*What you have to do*: From the listing below, pull out all lines with "File" in them.

*Available records*:
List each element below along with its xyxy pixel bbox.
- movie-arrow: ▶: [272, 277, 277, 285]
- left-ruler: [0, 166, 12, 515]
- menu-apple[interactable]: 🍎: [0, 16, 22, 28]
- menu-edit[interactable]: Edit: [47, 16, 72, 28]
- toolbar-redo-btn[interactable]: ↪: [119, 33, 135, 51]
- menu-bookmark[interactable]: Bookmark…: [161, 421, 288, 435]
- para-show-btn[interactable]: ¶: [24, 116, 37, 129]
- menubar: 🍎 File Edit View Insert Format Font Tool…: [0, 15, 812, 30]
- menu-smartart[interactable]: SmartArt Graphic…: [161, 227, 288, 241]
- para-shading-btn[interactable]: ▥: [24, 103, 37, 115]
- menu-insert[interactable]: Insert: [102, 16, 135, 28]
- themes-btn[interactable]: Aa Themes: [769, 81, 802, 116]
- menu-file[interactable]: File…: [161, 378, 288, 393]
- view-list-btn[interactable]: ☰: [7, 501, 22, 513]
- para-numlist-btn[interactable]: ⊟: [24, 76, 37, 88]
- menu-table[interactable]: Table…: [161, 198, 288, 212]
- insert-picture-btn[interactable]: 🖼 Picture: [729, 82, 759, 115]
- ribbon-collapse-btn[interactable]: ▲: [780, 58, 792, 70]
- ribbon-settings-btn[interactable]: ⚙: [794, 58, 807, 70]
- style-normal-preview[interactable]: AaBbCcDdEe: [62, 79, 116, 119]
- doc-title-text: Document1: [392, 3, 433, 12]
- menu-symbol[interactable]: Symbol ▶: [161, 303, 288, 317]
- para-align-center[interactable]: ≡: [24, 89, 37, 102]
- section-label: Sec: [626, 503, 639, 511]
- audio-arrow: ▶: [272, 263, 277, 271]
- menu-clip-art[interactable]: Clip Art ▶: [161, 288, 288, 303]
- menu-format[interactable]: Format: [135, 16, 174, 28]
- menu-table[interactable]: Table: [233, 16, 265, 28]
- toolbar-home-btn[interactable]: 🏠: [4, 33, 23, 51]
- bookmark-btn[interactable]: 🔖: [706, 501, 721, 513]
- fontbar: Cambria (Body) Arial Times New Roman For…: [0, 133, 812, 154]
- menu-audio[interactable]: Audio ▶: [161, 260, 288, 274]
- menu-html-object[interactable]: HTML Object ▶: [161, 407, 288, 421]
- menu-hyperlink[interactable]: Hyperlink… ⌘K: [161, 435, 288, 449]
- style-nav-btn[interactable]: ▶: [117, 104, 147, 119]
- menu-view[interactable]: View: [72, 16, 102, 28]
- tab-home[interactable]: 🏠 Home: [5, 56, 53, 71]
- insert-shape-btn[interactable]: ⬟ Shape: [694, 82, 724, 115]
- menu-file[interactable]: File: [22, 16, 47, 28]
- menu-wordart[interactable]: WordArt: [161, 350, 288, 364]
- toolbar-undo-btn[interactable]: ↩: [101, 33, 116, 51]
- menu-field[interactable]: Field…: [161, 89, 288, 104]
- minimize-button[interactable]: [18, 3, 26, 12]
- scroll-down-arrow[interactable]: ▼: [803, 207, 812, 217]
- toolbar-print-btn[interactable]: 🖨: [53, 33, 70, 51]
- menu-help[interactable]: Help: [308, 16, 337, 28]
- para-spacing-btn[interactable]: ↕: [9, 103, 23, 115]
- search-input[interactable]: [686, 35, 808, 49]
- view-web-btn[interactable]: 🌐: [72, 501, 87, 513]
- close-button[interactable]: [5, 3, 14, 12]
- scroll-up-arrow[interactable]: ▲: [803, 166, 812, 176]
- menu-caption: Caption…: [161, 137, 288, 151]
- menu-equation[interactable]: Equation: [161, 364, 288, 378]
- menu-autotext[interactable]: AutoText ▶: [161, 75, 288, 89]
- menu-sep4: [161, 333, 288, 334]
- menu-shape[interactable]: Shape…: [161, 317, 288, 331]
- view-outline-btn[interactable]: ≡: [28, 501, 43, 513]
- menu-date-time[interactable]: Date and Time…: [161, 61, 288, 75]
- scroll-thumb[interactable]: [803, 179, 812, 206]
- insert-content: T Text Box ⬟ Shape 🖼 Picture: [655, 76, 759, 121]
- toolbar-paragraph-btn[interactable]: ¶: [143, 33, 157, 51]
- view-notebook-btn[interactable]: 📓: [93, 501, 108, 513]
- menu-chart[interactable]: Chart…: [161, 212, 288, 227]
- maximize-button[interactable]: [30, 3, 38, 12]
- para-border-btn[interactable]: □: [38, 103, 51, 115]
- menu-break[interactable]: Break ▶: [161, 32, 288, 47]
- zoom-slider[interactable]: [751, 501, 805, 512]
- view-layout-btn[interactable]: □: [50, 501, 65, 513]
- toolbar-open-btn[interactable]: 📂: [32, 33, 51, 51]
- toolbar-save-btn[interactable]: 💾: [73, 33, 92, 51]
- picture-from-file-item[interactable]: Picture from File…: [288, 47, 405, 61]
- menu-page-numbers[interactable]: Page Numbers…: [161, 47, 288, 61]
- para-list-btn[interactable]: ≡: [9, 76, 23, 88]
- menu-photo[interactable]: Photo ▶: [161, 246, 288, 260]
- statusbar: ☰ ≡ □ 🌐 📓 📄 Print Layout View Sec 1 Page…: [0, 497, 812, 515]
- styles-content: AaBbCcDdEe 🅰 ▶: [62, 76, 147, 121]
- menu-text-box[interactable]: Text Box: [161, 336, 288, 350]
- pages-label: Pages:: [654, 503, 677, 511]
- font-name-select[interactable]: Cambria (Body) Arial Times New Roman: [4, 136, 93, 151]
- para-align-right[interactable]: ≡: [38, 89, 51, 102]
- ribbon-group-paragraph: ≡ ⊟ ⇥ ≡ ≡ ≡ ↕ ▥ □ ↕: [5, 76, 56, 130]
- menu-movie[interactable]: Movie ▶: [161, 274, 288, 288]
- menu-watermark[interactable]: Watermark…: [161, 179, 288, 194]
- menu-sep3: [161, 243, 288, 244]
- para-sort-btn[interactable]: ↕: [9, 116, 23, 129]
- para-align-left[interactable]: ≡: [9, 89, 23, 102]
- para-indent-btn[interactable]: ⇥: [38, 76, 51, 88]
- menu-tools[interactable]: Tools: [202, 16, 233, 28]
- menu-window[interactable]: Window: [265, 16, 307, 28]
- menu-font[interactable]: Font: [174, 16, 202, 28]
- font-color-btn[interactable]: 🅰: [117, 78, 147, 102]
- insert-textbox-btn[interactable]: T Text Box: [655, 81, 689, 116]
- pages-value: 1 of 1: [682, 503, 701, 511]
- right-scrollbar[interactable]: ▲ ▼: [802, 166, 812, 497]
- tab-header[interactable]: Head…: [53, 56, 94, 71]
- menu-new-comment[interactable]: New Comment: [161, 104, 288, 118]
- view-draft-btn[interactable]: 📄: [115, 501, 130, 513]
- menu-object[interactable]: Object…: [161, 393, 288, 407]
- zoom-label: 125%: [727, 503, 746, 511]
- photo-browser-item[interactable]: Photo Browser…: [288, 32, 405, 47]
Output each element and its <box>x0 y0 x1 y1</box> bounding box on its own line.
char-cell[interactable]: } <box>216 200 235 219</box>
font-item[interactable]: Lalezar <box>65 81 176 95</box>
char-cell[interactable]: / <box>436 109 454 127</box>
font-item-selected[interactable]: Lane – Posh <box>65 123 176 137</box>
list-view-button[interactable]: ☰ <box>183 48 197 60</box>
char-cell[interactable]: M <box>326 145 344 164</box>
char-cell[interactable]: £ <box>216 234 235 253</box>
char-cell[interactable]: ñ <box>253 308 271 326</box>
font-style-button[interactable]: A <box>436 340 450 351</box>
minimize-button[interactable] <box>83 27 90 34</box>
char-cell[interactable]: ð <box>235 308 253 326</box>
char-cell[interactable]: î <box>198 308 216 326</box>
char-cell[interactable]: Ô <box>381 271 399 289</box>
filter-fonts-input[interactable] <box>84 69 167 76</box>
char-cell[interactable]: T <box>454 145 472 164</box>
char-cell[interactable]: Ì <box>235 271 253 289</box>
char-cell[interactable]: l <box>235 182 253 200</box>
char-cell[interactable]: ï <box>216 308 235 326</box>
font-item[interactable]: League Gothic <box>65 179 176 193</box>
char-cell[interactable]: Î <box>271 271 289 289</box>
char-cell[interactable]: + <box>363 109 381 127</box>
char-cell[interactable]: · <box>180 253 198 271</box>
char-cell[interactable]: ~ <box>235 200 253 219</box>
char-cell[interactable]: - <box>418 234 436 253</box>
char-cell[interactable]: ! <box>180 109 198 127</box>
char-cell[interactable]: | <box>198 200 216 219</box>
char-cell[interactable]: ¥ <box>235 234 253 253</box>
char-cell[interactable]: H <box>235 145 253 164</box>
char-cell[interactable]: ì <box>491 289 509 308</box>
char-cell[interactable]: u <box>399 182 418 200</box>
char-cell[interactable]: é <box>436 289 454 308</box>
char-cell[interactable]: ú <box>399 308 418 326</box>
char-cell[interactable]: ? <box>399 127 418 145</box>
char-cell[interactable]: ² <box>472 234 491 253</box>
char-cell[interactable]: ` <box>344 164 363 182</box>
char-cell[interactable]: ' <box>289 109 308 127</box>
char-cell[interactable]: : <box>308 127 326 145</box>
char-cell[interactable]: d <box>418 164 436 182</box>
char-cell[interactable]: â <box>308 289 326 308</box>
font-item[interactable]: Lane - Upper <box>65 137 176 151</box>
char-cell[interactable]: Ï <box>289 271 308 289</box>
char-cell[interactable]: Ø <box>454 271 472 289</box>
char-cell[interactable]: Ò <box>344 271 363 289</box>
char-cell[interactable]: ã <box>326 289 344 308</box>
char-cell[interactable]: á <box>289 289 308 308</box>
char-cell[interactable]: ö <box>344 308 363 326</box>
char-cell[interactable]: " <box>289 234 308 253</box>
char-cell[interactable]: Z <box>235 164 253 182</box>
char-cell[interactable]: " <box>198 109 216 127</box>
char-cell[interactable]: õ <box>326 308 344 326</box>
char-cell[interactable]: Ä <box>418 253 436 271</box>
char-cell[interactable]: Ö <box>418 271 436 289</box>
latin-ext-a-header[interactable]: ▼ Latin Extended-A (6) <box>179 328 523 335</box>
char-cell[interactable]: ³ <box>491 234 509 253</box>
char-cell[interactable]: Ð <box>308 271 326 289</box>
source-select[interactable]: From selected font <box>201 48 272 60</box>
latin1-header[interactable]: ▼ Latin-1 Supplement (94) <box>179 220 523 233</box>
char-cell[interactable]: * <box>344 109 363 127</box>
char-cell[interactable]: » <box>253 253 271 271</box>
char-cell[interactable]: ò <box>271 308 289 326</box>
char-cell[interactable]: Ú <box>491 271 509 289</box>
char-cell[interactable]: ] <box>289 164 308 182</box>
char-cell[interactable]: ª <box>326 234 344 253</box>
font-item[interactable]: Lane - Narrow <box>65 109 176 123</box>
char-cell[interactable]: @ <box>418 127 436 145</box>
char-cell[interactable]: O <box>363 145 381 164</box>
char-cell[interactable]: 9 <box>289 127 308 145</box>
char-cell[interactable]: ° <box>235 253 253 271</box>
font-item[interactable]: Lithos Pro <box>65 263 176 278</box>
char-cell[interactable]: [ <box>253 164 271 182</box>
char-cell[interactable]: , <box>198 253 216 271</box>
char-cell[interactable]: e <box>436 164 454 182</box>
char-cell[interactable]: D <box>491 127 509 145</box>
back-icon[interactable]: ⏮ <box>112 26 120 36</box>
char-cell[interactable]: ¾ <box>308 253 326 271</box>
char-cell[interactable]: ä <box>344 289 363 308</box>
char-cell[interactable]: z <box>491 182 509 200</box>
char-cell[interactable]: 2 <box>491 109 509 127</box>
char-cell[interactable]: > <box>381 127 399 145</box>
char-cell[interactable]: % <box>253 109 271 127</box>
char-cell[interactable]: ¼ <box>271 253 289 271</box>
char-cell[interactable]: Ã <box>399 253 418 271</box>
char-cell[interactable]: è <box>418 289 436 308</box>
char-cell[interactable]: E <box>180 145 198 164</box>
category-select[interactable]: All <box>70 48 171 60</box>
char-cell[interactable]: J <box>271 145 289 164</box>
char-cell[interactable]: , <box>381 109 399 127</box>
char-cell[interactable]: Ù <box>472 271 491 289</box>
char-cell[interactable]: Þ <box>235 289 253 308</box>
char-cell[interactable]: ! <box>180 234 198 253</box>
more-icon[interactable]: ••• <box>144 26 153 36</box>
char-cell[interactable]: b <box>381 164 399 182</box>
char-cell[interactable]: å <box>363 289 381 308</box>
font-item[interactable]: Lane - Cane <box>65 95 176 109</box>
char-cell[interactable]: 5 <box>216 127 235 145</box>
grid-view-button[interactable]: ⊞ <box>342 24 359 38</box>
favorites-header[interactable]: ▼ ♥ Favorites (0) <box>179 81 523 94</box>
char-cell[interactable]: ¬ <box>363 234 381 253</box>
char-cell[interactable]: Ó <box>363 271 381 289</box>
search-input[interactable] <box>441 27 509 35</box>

*Response area*:
- menubar: 🍎 File Edit View Insert Format Font Tool…: [0, 15, 812, 30]
- menu-file[interactable]: File…: [161, 378, 288, 393]
- menu-file[interactable]: File: [22, 16, 47, 28]
- picture-from-file-item[interactable]: Picture from File…: [288, 47, 405, 61]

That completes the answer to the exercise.